Document layout analysis data:
########################################

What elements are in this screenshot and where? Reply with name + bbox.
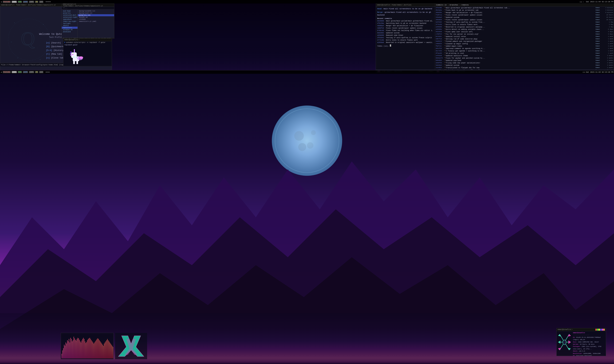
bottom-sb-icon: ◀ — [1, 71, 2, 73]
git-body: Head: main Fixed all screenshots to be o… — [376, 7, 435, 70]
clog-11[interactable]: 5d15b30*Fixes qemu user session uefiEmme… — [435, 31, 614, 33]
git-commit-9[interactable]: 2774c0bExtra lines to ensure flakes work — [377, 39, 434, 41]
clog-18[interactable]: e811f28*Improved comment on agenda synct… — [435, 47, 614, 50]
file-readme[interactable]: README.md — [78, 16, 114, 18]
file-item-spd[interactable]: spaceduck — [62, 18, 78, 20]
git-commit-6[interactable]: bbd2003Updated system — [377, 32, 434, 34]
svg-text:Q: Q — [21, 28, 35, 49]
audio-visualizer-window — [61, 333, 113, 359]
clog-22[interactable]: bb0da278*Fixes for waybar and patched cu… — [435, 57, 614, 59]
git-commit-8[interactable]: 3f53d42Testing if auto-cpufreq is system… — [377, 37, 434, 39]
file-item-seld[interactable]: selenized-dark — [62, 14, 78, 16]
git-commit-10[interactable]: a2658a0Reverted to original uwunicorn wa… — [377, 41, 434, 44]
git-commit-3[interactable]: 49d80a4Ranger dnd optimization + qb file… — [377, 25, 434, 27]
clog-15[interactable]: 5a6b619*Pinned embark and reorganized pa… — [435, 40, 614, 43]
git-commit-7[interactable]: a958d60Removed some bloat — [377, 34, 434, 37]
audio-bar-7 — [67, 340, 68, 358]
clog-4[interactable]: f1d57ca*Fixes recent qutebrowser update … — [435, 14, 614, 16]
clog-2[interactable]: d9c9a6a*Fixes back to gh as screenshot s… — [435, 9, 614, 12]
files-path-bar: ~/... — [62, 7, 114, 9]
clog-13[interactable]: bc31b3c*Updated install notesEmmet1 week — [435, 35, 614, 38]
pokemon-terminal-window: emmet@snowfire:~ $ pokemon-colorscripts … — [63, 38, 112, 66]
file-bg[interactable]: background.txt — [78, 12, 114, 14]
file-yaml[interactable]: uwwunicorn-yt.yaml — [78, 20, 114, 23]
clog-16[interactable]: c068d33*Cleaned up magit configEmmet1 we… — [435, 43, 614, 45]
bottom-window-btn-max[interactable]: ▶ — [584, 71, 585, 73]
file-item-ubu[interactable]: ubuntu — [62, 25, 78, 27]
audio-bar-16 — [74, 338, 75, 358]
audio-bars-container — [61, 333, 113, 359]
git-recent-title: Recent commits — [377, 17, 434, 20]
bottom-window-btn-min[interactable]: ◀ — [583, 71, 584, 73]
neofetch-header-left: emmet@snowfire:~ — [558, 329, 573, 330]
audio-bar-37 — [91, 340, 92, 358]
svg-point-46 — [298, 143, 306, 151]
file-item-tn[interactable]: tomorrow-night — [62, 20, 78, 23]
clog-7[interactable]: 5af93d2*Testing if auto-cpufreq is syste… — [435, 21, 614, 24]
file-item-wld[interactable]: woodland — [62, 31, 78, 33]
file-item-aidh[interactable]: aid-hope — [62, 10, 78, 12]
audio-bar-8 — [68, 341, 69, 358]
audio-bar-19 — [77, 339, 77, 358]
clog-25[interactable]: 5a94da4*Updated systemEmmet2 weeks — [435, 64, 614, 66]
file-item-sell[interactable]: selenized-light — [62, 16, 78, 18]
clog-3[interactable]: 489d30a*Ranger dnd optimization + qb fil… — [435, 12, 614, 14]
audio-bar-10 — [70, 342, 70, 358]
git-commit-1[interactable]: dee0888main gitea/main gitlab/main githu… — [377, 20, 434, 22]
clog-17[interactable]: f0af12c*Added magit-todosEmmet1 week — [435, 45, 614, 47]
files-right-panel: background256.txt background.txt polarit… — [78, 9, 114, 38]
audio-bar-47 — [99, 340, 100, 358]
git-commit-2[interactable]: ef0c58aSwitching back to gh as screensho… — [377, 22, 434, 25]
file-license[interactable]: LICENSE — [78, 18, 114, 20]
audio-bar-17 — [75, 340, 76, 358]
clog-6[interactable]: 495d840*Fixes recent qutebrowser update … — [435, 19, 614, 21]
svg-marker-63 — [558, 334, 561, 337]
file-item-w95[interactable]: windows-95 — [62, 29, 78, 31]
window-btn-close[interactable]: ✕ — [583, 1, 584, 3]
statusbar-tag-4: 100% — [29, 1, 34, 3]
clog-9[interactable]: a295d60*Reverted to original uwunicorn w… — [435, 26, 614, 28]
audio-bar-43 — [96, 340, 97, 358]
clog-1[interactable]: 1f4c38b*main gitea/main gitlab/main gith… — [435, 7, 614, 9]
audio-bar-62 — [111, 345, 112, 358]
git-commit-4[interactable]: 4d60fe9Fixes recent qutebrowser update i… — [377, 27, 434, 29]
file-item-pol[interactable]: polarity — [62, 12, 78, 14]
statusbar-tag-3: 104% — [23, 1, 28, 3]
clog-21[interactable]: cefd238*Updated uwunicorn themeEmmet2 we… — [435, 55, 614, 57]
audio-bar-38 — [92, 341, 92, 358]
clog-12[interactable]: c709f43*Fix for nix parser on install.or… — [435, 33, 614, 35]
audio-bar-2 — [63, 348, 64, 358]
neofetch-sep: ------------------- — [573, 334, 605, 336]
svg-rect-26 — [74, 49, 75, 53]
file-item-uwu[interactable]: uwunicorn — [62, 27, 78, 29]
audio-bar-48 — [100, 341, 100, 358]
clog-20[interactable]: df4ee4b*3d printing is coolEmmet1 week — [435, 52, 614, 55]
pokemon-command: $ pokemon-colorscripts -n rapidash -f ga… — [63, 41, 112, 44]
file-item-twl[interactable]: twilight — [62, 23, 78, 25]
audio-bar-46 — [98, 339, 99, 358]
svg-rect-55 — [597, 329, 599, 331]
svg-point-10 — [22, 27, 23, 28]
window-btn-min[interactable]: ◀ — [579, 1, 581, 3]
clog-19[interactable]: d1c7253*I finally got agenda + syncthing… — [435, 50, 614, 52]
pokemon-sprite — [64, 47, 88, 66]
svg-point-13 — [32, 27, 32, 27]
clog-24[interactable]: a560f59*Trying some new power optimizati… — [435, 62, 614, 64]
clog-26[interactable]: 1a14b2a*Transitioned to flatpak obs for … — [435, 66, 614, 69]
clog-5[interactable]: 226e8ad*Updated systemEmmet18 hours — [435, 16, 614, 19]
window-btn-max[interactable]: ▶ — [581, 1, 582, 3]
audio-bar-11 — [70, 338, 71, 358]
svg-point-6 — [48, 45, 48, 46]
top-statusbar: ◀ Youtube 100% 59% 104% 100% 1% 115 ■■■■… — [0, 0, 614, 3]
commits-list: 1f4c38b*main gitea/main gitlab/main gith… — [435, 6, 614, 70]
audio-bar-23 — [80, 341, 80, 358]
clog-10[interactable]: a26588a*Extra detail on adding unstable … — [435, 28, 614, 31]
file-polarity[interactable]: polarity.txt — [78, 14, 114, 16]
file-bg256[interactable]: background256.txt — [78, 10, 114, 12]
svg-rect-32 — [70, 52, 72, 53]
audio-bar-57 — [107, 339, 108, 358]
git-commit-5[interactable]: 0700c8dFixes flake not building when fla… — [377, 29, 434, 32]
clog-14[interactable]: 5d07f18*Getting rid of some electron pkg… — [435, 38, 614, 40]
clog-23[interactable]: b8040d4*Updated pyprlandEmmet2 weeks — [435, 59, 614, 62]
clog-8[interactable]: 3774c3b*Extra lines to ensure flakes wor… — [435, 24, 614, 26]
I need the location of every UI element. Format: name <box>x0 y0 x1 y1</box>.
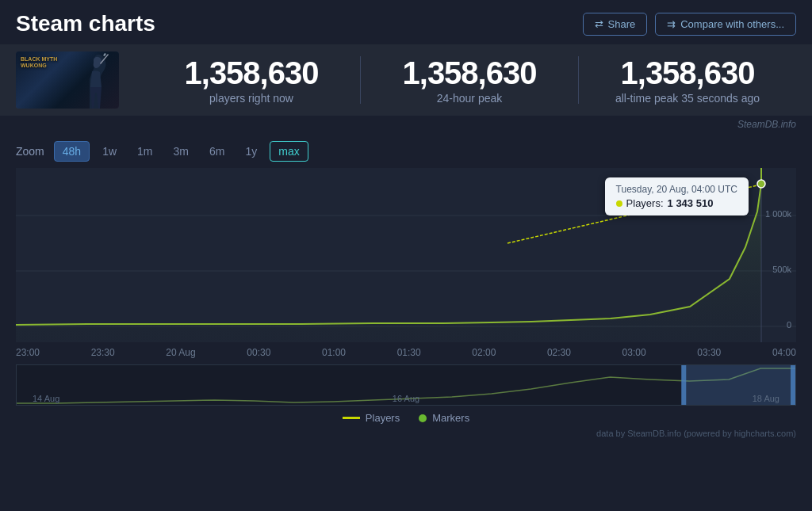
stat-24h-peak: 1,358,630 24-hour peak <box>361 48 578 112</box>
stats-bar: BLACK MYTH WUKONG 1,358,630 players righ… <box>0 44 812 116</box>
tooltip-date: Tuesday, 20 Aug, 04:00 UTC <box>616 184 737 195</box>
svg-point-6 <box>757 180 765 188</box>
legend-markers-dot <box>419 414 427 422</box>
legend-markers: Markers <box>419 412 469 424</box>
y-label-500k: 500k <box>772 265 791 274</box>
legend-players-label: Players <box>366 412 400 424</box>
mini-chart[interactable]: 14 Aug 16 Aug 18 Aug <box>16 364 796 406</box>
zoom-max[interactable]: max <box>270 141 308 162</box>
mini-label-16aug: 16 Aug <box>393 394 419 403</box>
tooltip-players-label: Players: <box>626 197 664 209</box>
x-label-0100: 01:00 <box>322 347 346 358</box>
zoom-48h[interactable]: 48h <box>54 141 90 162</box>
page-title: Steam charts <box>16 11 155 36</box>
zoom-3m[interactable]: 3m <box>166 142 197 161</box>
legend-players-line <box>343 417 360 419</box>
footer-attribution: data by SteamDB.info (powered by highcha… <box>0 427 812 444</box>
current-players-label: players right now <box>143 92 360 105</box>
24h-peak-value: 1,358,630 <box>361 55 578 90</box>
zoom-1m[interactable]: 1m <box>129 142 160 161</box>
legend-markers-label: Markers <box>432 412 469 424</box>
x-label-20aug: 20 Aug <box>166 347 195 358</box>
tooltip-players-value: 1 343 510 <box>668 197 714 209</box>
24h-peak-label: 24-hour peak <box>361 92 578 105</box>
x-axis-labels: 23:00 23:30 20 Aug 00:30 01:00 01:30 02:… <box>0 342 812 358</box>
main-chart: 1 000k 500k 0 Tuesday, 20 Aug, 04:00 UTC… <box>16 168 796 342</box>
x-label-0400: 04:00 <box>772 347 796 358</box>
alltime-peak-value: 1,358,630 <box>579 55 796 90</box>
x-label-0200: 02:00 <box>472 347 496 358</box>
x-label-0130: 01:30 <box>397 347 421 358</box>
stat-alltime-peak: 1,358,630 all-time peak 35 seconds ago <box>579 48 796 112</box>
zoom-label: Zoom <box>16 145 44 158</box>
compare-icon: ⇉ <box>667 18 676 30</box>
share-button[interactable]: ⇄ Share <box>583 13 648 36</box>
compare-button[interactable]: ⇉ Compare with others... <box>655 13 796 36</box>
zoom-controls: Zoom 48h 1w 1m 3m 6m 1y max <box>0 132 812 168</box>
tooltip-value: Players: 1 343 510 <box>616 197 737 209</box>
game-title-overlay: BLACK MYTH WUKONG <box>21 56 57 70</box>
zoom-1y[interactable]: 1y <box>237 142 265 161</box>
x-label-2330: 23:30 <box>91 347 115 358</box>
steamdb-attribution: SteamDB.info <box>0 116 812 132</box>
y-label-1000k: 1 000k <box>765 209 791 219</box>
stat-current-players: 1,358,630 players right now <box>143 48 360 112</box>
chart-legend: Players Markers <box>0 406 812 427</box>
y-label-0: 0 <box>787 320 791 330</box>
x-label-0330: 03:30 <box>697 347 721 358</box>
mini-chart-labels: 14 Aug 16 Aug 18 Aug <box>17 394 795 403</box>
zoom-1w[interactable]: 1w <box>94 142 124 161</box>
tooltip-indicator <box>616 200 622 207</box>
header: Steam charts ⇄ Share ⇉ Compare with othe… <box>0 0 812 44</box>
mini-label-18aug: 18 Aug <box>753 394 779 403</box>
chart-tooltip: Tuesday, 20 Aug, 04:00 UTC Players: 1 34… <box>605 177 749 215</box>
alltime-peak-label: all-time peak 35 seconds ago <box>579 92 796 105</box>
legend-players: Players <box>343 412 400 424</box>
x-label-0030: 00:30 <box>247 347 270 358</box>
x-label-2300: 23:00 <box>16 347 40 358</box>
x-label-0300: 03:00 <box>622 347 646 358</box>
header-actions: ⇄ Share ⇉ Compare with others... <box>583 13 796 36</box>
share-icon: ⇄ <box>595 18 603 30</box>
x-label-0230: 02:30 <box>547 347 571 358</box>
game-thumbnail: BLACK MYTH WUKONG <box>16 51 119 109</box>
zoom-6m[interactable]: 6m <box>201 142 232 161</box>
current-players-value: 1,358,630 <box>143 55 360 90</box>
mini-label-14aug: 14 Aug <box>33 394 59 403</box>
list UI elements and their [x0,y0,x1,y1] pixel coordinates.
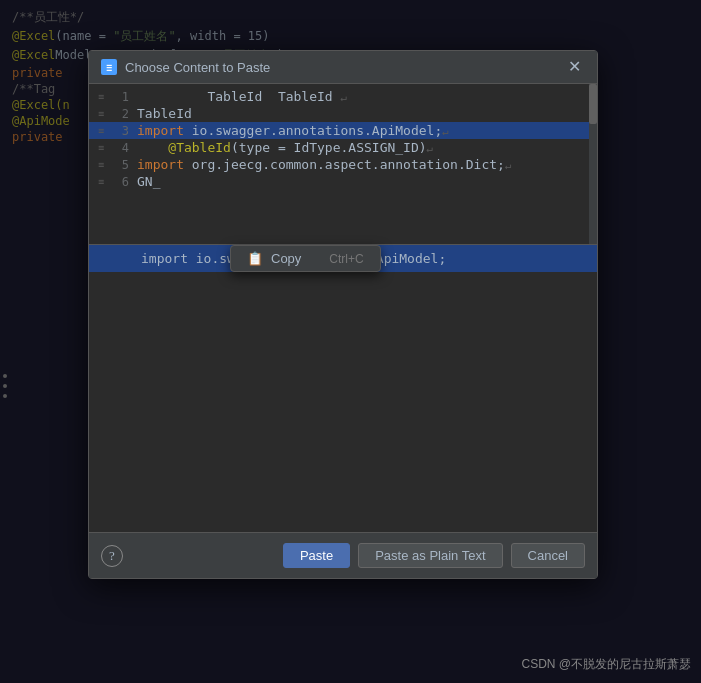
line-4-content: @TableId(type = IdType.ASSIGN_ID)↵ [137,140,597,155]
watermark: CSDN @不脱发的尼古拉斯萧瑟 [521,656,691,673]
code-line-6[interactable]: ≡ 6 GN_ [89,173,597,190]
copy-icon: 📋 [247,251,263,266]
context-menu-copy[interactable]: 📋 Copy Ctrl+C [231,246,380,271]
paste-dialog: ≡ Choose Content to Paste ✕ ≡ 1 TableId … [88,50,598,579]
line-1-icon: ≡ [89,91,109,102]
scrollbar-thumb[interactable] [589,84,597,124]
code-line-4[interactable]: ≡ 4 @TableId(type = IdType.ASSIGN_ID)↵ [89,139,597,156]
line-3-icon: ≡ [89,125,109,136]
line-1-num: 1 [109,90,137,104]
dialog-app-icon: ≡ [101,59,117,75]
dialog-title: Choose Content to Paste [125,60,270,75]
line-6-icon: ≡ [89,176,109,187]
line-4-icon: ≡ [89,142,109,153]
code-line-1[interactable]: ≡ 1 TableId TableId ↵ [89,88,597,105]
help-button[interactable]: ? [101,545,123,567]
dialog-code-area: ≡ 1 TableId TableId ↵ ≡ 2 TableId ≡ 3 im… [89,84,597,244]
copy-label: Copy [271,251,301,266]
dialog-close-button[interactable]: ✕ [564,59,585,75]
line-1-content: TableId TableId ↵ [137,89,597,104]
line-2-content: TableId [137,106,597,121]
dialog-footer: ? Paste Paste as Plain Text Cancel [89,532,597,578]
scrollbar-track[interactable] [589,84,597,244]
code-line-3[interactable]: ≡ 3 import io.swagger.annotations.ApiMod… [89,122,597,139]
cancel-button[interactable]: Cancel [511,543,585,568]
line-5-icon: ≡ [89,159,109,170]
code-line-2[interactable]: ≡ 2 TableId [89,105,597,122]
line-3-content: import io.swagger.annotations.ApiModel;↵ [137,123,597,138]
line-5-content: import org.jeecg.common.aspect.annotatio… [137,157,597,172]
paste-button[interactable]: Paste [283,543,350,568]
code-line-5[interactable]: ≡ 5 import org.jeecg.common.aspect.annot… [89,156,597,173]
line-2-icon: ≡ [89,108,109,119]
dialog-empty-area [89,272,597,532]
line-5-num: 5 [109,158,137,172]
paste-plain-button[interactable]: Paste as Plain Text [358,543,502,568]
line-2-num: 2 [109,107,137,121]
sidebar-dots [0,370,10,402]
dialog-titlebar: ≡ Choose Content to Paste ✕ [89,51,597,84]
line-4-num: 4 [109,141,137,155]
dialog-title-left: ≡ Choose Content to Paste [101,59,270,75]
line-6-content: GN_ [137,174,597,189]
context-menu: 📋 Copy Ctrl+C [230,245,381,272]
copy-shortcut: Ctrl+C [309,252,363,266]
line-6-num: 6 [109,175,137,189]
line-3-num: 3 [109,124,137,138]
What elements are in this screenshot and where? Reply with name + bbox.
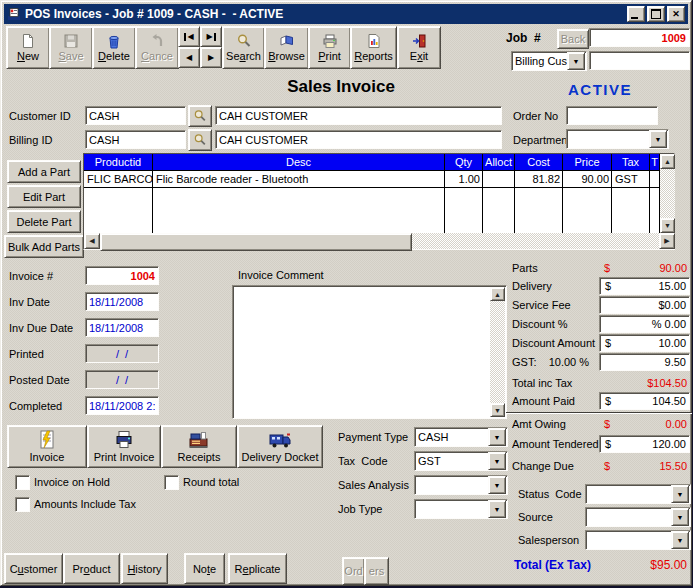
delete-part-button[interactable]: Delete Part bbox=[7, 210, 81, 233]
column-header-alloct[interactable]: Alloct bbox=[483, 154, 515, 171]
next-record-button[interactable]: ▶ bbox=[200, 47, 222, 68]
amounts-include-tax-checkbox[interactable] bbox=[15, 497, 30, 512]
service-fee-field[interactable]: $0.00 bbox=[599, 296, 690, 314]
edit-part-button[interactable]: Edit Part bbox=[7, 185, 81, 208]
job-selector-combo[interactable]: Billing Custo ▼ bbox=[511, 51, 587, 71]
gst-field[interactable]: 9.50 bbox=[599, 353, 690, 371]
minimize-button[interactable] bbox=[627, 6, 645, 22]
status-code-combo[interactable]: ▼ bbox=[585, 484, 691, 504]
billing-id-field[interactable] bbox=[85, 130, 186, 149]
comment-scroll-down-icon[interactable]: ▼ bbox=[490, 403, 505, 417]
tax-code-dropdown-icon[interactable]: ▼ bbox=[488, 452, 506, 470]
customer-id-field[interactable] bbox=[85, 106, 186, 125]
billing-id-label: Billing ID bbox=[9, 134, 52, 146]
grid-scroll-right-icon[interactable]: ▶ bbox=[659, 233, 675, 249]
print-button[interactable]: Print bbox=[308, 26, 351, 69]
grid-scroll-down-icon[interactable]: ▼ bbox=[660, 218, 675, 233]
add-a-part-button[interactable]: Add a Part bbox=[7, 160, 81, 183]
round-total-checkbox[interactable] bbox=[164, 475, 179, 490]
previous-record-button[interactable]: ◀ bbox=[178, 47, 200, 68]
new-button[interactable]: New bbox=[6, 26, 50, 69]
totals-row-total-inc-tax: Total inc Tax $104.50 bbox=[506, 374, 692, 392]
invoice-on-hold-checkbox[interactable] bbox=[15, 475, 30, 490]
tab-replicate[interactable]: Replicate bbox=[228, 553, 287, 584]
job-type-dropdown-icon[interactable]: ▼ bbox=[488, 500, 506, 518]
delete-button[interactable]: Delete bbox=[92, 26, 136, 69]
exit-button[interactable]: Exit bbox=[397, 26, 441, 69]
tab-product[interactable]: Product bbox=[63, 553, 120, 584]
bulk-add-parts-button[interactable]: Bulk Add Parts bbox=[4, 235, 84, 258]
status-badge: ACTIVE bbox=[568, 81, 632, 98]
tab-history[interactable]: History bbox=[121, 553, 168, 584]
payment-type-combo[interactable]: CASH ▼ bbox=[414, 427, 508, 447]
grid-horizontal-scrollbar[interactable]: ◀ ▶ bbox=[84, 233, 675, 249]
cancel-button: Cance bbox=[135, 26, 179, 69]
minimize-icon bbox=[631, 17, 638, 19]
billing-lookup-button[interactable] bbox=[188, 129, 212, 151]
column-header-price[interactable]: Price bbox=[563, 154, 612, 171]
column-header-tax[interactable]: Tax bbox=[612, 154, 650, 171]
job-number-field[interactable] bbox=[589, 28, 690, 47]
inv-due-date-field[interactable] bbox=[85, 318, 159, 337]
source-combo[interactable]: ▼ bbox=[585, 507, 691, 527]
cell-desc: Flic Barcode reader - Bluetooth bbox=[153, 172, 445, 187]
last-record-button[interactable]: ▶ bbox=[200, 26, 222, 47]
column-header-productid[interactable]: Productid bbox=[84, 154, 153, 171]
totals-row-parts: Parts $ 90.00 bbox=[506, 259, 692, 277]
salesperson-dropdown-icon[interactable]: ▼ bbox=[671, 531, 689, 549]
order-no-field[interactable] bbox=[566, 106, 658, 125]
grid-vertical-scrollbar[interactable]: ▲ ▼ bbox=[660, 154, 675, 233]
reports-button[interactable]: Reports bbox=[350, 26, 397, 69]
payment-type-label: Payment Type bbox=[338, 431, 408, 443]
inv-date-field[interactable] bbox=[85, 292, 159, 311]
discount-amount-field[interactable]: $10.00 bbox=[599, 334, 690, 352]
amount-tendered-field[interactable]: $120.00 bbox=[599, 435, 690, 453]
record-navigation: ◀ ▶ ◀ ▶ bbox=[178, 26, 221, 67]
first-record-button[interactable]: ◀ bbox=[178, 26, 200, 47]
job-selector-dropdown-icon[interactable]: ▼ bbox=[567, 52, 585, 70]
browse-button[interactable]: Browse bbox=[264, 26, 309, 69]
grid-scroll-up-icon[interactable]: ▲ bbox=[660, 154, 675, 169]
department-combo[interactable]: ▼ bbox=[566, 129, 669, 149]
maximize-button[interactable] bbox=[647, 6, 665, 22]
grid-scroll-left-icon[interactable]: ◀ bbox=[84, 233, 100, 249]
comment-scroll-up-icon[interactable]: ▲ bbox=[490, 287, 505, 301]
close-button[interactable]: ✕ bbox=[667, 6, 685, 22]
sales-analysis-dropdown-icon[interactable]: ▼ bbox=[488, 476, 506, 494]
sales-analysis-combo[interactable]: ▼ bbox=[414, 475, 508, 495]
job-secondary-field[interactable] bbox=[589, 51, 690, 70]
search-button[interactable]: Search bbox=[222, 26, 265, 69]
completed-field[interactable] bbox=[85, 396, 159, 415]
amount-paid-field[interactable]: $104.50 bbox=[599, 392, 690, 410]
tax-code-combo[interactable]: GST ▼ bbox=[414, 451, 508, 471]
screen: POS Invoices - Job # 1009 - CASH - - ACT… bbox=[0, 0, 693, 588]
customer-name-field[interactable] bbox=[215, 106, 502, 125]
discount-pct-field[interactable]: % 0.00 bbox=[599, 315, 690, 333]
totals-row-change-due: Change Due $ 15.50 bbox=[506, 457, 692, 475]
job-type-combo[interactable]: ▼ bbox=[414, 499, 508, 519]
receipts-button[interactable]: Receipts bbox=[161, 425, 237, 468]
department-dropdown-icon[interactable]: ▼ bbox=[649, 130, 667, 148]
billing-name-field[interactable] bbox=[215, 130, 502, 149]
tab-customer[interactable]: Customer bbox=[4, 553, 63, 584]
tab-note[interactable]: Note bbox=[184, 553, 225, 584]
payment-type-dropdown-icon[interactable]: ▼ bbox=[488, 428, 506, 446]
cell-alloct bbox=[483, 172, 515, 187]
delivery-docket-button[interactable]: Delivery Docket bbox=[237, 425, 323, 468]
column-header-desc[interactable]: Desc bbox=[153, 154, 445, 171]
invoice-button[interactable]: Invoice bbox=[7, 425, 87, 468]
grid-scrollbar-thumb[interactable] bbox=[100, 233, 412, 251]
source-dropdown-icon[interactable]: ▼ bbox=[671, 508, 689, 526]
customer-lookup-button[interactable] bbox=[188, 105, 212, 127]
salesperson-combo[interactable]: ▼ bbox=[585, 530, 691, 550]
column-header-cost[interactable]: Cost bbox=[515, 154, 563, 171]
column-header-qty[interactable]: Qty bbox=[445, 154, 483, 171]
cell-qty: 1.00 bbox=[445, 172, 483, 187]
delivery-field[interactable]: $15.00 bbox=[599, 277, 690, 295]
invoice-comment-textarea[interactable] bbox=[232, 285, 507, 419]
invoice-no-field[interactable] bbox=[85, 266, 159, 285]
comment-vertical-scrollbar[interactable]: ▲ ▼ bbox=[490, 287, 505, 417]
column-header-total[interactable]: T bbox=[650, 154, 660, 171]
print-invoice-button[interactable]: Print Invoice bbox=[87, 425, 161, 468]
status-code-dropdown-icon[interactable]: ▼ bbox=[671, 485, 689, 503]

########################################

### What you have to do
From the lines above, copy those that contain the word "MYTH".

### Output for this task
stats-bar: BLACK MYTH WUKONG 1,358,630 players righ… <box>0 44 812 116</box>
game-title-overlay: BLACK MYTH WUKONG <box>21 56 57 70</box>
game-thumbnail: BLACK MYTH WUKONG <box>16 51 119 109</box>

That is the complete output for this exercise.